(Page-level text extractions)
------------------------------------

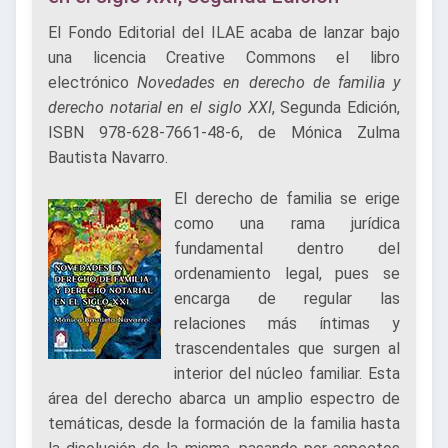
El Fondo Editorial del ILAE acaba de lanzar bajo
una licencia Creative Commons el libro
electrónico
Novedades en derecho de familia y
derecho notarial en el siglo XXI
, Segunda Edición,
ISBN 978-628-7661-48-6, de Mónica Zulma
Bautista Navarro.
El derecho de familia se erige
como una rama jurídica
fundamental dentro del
ordenamiento legal, pues se
encarga de regular las
relaciones más íntimas y
trascendentales que surgen al
interior del núcleo familiar. Esta
área del derecho abarca un amplio espectro de
temáticas, desde la formación de la familia hasta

------------------------------------

From the line holding "ordenamiento legal, pues se" down to the last line of the records above, restate each line exactly as written.

ordenamiento legal, pues se
encarga de regular las
relaciones más íntimas y
trascendentales que surgen al
interior del núcleo familiar. Esta
área del derecho abarca un amplio espectro de
temáticas, desde la formación de la familia hasta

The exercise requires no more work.